La réflexion que je me propose de livrer à votre appréciation, en qualité de lectrices et de lecteurs, pourrait, à bien des égards, comporter des limites tant du point de vue théorique qu’académique. Car il s’agit d’une notion qui a été l’objet de vastes études, et ce, très poussées, menées tant à l’étranger qu’en Haïti sur le thème bourgeoisie.
Des théoriciens, des essayistes, des philosophes, des sociologues, des politologues, des économistes, et j’en passe, d’obédiences idéologiques et d’horizons académiques divers, ont produit des œuvres d’une portée magistrale sur le sujet à travers le temps et l’espace.
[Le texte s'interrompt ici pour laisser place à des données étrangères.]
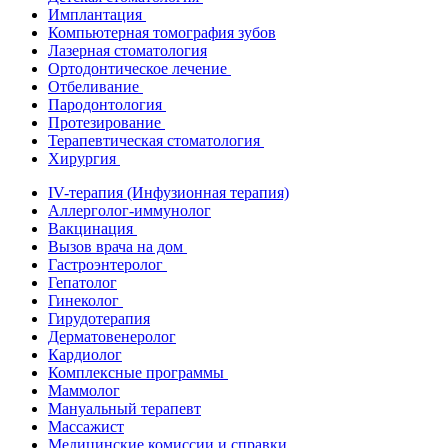
Имплантация
Компьютерная томография зубов
Лазерная стоматология
Ортодонтическое лечение
Отбеливание
Пародонтология
Протезирование
Терапевтическая стоматология
Хирургия
IV-терапия (Инфузионная терапия)
Аллерголог-иммунолог
Вакцинация
Вызов врача на дом
Гастроэнтеролог
Гепатолог
Гинеколог
Гирудотерапия
Дерматовенеролог
Кардиолог
Комплексные программы
Маммолог
Мануальный терапевт
Массажист
Медицинские комиссии и справки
Toutefois, on ne saurait considérer le thème comme étant, pour autant, épuisé.
En Haïti, par exemple, plusieurs auteurs tels que le romancier Fernand Hibbert, le théoricien et essayiste Anténor Firmin, Jean Price Mars, Jacques Roumain, Gérard Pierre-Charles, Claude Moïse, Leslie François Manigat etc. ont produit des ouvrages similaires dans lesquels ils ont abordé, chacun dans son champ de formation et de recherche spécifique, la situation de la bourgeoisie telle qu’elle est organisée et développée comme catégories sociales. Aussi l’ont-ils analysée, à bien des égards, dans son mode de fonctionnement comme force dominante, ses actions et sa participation à un niveau ou à un autre, à la dynamique de la société haïtienne au cours de plus de deux (2) siècles d’existence.
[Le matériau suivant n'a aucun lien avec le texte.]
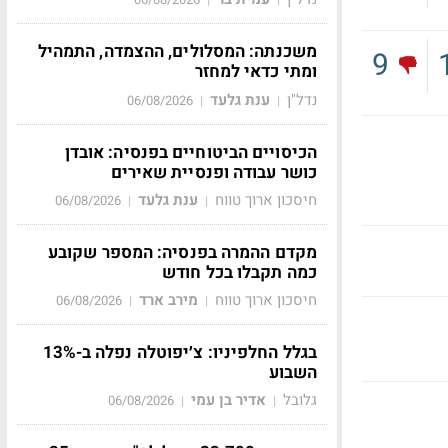
משכנתה: המסלולים, ההצמדה, התמהיל
9
ומתי כדאי למחזר
נדל"ן
ענת גלעד
06/08/2026
|
|
הכיסויים הביטוחיים בפנסיה: אובדן
כושר עבודה ופנסיית שאירים
חיסכון ארוך טווח
ענת גלעד
06/08/2026
|
|
מקדם ההמרה בפנסיה: המספר שקובע
כמה תקבלו בכל חודש
חיסכון ארוך טווח
מירב ארד
06/08/2026
|
|
בגלל החלפיניו: צ׳יפוטלה נפלה ב-13%
השבוע
גלובל
אדיר בן עמי
06/08/2026
|
|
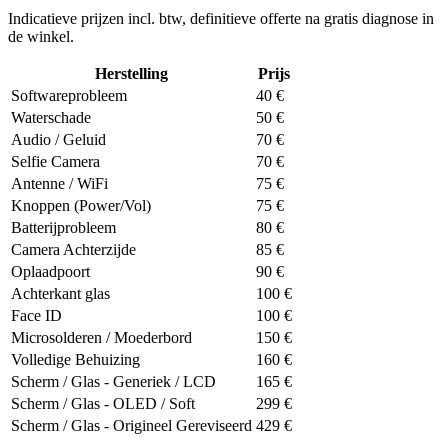
Indicatieve prijzen incl. btw, definitieve offerte na gratis diagnose in
de winkel.
Herstelling
Prijs
Softwareprobleem
40
€
Waterschade
50
€
Audio / Geluid
70
€
Selfie Camera
70
€
Antenne / WiFi
75
€
Knoppen (Power/Vol)
75
€
Batterijprobleem
80
€
Camera Achterzijde
85
€
Oplaadpoort
90
€
Achterkant glas
100
€
Face ID
100
€
Microsolderen / Moederbord
150
€
Volledige Behuizing
160
€
Scherm / Glas - Generiek / LCD
165
€
Scherm / Glas - OLED / Soft
299
€
Scherm / Glas - Origineel Gereviseerd
429
€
Produire un texte dans lequel je me mets à soulever, autant que faire se peut, des interrogations quelque peu osées quant à la nécessité d’une véritable bourgeoisie en Haïti aurait pu paraitre, à certains égards, inopportun, sinon anachronique, dans la mesure où l’histoire et la littérature en Haïti regorgent de sujets relatifs à cet effet. Néanmoins, la situation générale de la société telle qu’elle se présente requiert un débat en phase avec la réalité de l’évolution de la pensée sociale. Car, en aucun cas, la pensée n’éteint pas la réalité et vice versa.
Éclairage sur le thème central de la réflexion en cours : ‘bourgeoisie’
1) Du latin burgensis, burgensia, terme désignant les habitants du bourg (burgus)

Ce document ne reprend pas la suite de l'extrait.